Aktuell ist René Schreitmüller in der pädiatrischen Abteilung des Klinikums Weiden im Einsatz. Foto: David Trott

Ganz behutsam hält René Schreitmüller (18) das Frühchen in den Händen, streichelt ihm zärtlich über den Rücken und das schon mit einem schwarzen Haarflaum bedeckte Köpfchen. Das Baby fühlt sich geborgen, schmiegt sich an den jungen Mann, grunzt zufrieden. Danach gibt’s das Fläschen. Das Baby nuckelt. René ist selig, der Winzling in seinem Arm auch.

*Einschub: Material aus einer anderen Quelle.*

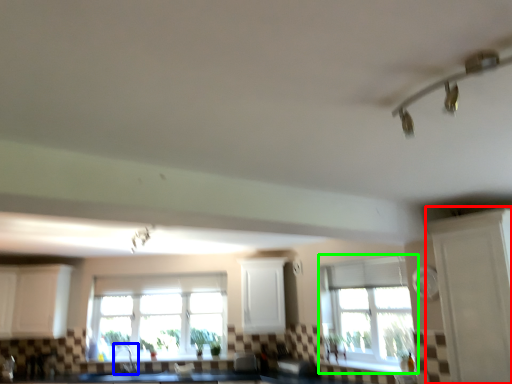 Question: Which object is positioned farthest from glass door (highlighted by a red box)? Select from faucet (highlighted by a blue box) and window (highlighted by a green box).

Choices:
 (A) faucet
 (B) window

Answer: (A) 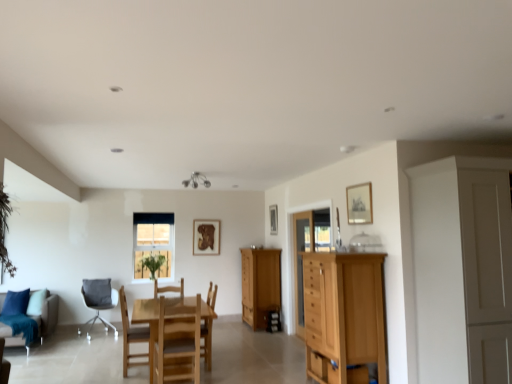 Question: Considering the relative positions of wooden chair at center, the first chair when ordered from right to left, and wooden picture frame at upper right, the first picture frame positioned from the front, in the image provided, is wooden chair at center, the first chair when ordered from right to left, to the left of wooden picture frame at upper right, the first picture frame positioned from the front, from the viewer's perspective?

Choices:
 (A) no
 (B) yes

Answer: (B)

Question: Does wooden chair at center, acting as the third chair starting from the front, have a lesser width compared to wooden picture frame at upper right, the first picture frame positioned from the front?

Choices:
 (A) no
 (B) yes

Answer: (A)

Question: Is wooden picture frame at upper right, marked as the first picture frame in a right-to-left arrangement, surrounded by wooden chair at center, marked as the second chair in a back-to-front arrangement?

Choices:
 (A) no
 (B) yes

Answer: (A)

Question: From a real-world perspective, is wooden chair at center, marked as the second chair in a back-to-front arrangement, physically below wooden picture frame at upper right, arranged as the third picture frame when viewed from the left?

Choices:
 (A) yes
 (B) no

Answer: (A)

Question: From the image's perspective, is wooden chair at center, the fourth chair in the left-to-right sequence, located beneath wooden picture frame at upper right, the first picture frame positioned from the front?

Choices:
 (A) yes
 (B) no

Answer: (A)

Question: Can you confirm if wooden chair at center, the fourth chair in the left-to-right sequence, is smaller than wooden picture frame at upper right, the first picture frame positioned from the front?

Choices:
 (A) no
 (B) yes

Answer: (A)

Question: Does green leafy plant at center have a lesser width compared to wooden picture frame at upper right, the 3th picture frame in the back-to-front sequence?

Choices:
 (A) yes
 (B) no

Answer: (B)

Question: From the image's perspective, does green leafy plant at center appear lower than wooden picture frame at upper right, the 3th picture frame in the back-to-front sequence?

Choices:
 (A) no
 (B) yes

Answer: (B)

Question: Does green leafy plant at center have a smaller size compared to wooden picture frame at upper right, arranged as the third picture frame when viewed from the left?

Choices:
 (A) yes
 (B) no

Answer: (B)

Question: Is green leafy plant at center positioned behind wooden picture frame at upper right, the 3th picture frame in the back-to-front sequence?

Choices:
 (A) no
 (B) yes

Answer: (B)

Question: Considering the relative positions of green leafy plant at center and wooden picture frame at upper right, arranged as the third picture frame when viewed from the left, in the image provided, is green leafy plant at center to the right of wooden picture frame at upper right, arranged as the third picture frame when viewed from the left, from the viewer's perspective?

Choices:
 (A) yes
 (B) no

Answer: (B)

Question: Is green leafy plant at center next to wooden picture frame at upper right, arranged as the third picture frame when viewed from the left?

Choices:
 (A) no
 (B) yes

Answer: (A)

Question: From the image's perspective, is wooden frame at center located beneath wooden cabinet at center?

Choices:
 (A) no
 (B) yes

Answer: (A) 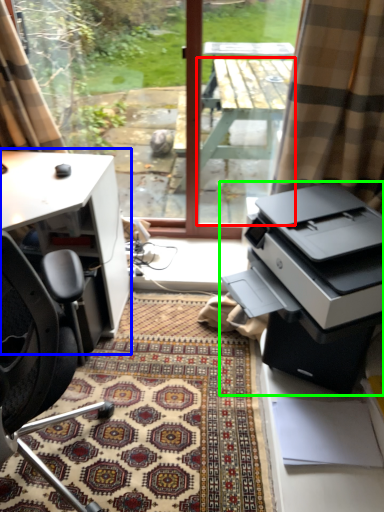 Question: Which is nearer to the table (highlighted by a red box)? desk (highlighted by a blue box) or printer (highlighted by a green box).

Choices:
 (A) desk
 (B) printer

Answer: (A) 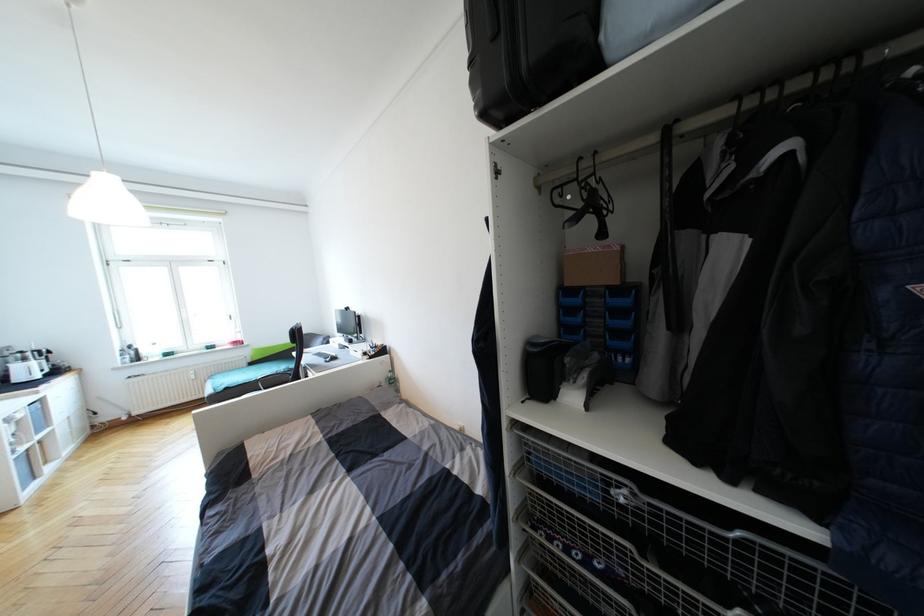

Als René Freunden und Verwandten erzählt hat, Pflegefachmann zu werden, waren alle sofort begeistert. Keine skeptischen Blicke, kein Rumreiten auf dem „das ist doch ein Frauenjob“-Klischee, nix. „Ich werde von allen nach Kräften unterstützt“, freut sich der sympathische Lockenkopf.

Nach dem Praktikum hat es „Klick“ gemacht

Auf gut Glück hatte er sich zunächst um ein Praktikum bei den Kliniken Nordoberpfalz beworben – und es hat geklappt. Der junge Mann hatte während dieser Schnupperwochen schnell festgestellt: Genau das ist mein Traumjob.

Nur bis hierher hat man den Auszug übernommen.